TERRE HAUTE —
If J.T. Corenflos stood in line at a supermarket in his hometown, few people — aside from friends and family — would recognize him.
Yet, chances are, they like him. They just don’t realize it. He is the most famous Hautean that most Hauteans don’t know.
On the drive home from the supermarket, with the groceries loaded inside the SUV and the radio humming,
they’ll get reacquainted with Corenflos.
His guitar riffs have spiced up dozens and dozens of hit songs by country, pop and rock artists for more than two decades, from Kenny Chesney, Tim McGraw and Rascal Flatts, to legends such as Brooks and Dunn, George Jones, Alan Jackson, Don Henley and Bob Seger.
This month, he and his guitar played roles in a Sheryl Crow video, filmed in Nashville.
Humble and quiet, the 48-year-old Corenflos, who left Terre Haute for Music City at just 18, enjoys life just outside the limelight. He’s one of a handful of elite session guitarists the stars call first when it’s time to record a single or an album.

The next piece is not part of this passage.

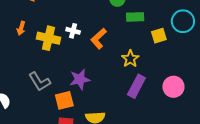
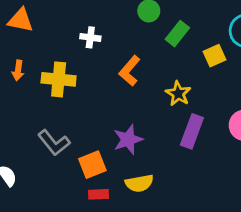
green rectangle: (135, 17) -> (177, 34), turned -42
white cross: (73, 31) -> (90, 37), moved
purple star: (80, 79) -> (128, 140), moved

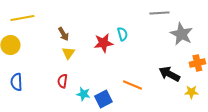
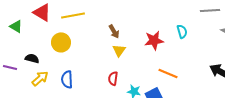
cyan semicircle: (122, 34) -> (182, 31), moved
orange line: (132, 85) -> (168, 73), moved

They know him well, even if the general public does not. A new solo project could bring Corenflos a rare moment at the forefront.
Not that he’s seeking fame. His current work situation is going pretty darned well. Take the Sheryl Crow video, for example.

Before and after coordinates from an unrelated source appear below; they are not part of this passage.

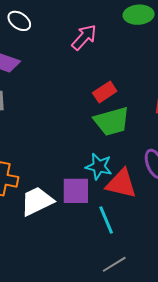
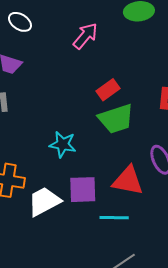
cyan star: (99, 166) -> (63, 144), moved
cyan line: (106, 220) -> (114, 218), turned -64

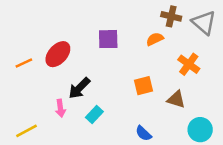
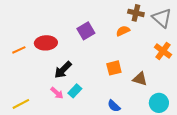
purple square: (108, 39) -> (86, 31), turned -30
red ellipse: (58, 54) -> (46, 43), turned 45
orange cross: (189, 64) -> (163, 51), moved
pink arrow: (60, 108) -> (57, 93), moved, turned -40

“I had a great seat, because I was right there in the studio,” Corenflos said in a cell phone interview last week. “My chair was about eight feet away from where Sheryl was, so she was basically singing right toward me.”
And then there was the four days of studio work in the past year with Henley, the lead singer and drummer of The Eagles. Corenflos handled the lead guitar work on tunes for a new album by Henley, whose past lead guitarists included Joe Walsh and Don Felder. That’s pretty lofty company.
Corenflos was a teenager in Terre Haute when The Eagles’ “Hotel California” was saturating the airwaves. Playing alongside a co-writer of that legendary song, and many others, was “obviously exciting for me,” Corenflos said.
He found Henley to be “kind of a serious guy, not happy-go-lucky. But after a few days, he warmed up a little. But he sounds great. It’s amazing to hear that voice coming through the headphones, and you say, ‘Yeah, he really sings like that.’”
Corenflos’ talents catch ears wrapped in headphones, too. That’s why his summer schedule includes sessions with country notables Reba McEntire, Darius Rucker, Dierks Bentley, Eric Church, Big and Rich, and Kenny Rogers. They keep calling, and he keeps delivering, earning 10 consecutive Guitarist of the Year nominations in the Academy of Country Music Awards. He hasn’t won an ACM yet, but this year may be different.
On nights and weekends, on his own time, Corenflos has been crafting an album of his own original material. Fittingly, the songs are all instrumentals, no voices or lyrics, just melodies and rhythms meticulously generated by Corenflos and fellow Nashville session go-to-guys such as drummer Lonnie Wilson, bassist Jimmy Carter and keyboardist Mike Rojas … an all-star lineup of behind-the-scenes aces.
“It’s just my own thing I’m doing,” Corenflos explained. “I’m not doing it with a label. It’s a do-it-yourself project.”
He’s recorded a dozen tracks so far, and has four to go. In Nashville, country music keeps Corenflos busiest, but he’s deft at all genres, and his solo album will reflect that. “It’s all over the place,” style-wise, he said. There will be some pure country, “and then I did a few other things that people might be surprised at, that they don’t hear me do.”
He plans to release the compilation independently by November, in both compact-disc and vinyl. Why the old-school LP format? His 14-year-old son is “all way into vinyl,” Corenflos said, with a chuckle. “And, actually, I love the way it sounds. From growing up in the vinyl era, I just miss that.”
Placing his name on the cover, up front, solo, is a new twist for Corenflos.
“It’s a little scary to go ahead and put it out there,” he said. “You think, ‘What if people hate it?’ But I just felt like it’s something I needed to do.”
The audience for the album, he suspects, will be “people that read the liner notes, that know who plays on the records.”
Ideally, he hopes one of the 16 instrumental tunes will be catchy enough to turn up on a movie soundtrack or as a TV show theme. If so, hang around until the credits roll. You just might recognize one of those names.